Ein wichtiger Punkt die Kapitalgesellschaft. Wer noch nicht über das nötige Stammkapital für eine GmbH verfügt, kann auch eine UG gründen. Wichtig ist, grundsätzlich eine Kapitalgesellschaft zu haben, in welcher Form auch immer, um vielleicht im Verlauf eine Holding-Struktur darüber zu setzen. Das heißt, wenn man sein Business irgendwann verkauft und zum Beispiel einen Share-Deal macht, ist die steuerliche Seite viel interessanter, denn man spart sich jede Menge Geld.

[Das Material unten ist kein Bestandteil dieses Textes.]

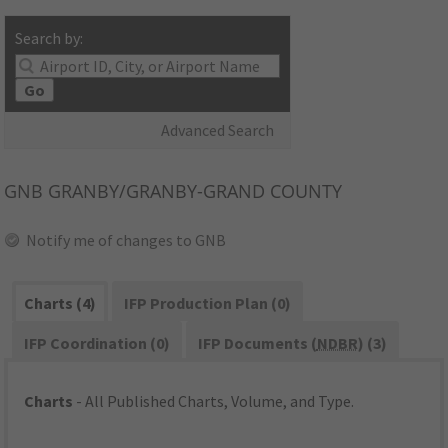
Search by:
Go
Advanced Search
GNB
GRANBY/GRANBY-GRAND COUNTY
Notify me of changes to GNB
Charts (4)
IFP Production Plan (0)
IFP Coordination (0)
IFP Documents (
NDBR
) (3)
Charts
- All Published Charts, Volume, and Type.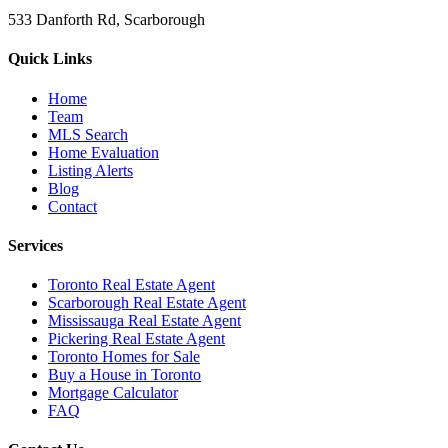
533 Danforth Rd, Scarborough
Quick Links
Home
Team
MLS Search
Home Evaluation
Listing Alerts
Blog
Contact
Services
Toronto Real Estate Agent
Scarborough Real Estate Agent
Mississauga Real Estate Agent
Pickering Real Estate Agent
Toronto Homes for Sale
Buy a House in Toronto
Mortgage Calculator
FAQ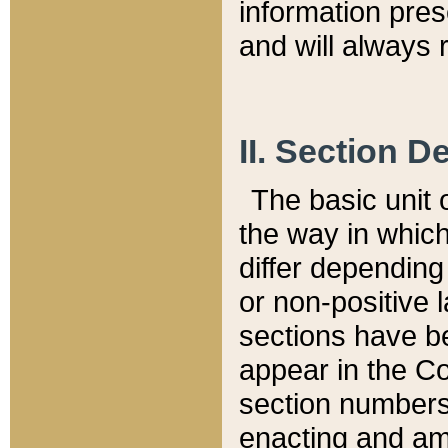
information pre
and will always r
II. Section 
The basic unit o
the way in whic
differ depending
or non-positive la
sections have be
appear in the C
section numbers,
enacting and ame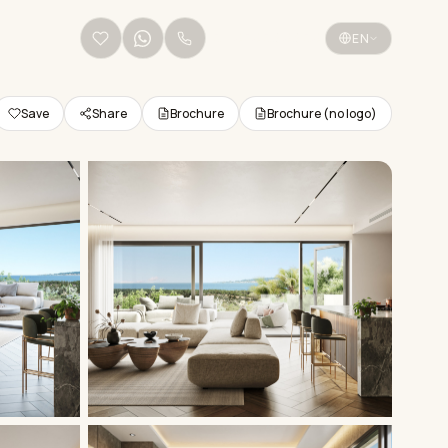
+34 656 38 68 36
EN
Save
Share
Brochure
Brochure (no logo)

Ein weiteres großes Thema ist auch die Legal-Seite. Ich denke dabei explizit an eine Markenrecherche. Klar, man kann eine Recherche selbst machen. Allerdings kann eine ordentliche Markenrecherche von einem Anwalt einem Verkäufer bei einem Exit Kopfschmerzen nehmen, wenn man hier gut aufgestellt ist. Wer sich also von einem Juristen bestätigen lässt, dass die Marke, die man anmelden möchte, durchgeht und auch bei einem Rechtsstreit – sollte es einen geben – durchgehen wird, ist auf der sicheren Seite. Bei einem Exit geht es ja auch um sehr hohe Summen und die Käufer investieren viel Geld in die Brands. Von daher ist es nur logisch, dass die Gegenseite durch Anwälte Marken im Detail prüfen lässt. Klar, es fällt zwar schwer für eine Markenrecherche durch einen Juristen gerade am Anfang, wenn man noch nicht über viel Geld verfügt, um die 3.000 Euro auszugeben. Im Endeffekt wird es sich aber lohnen und ich kann nur jedem raten „Macht es!“.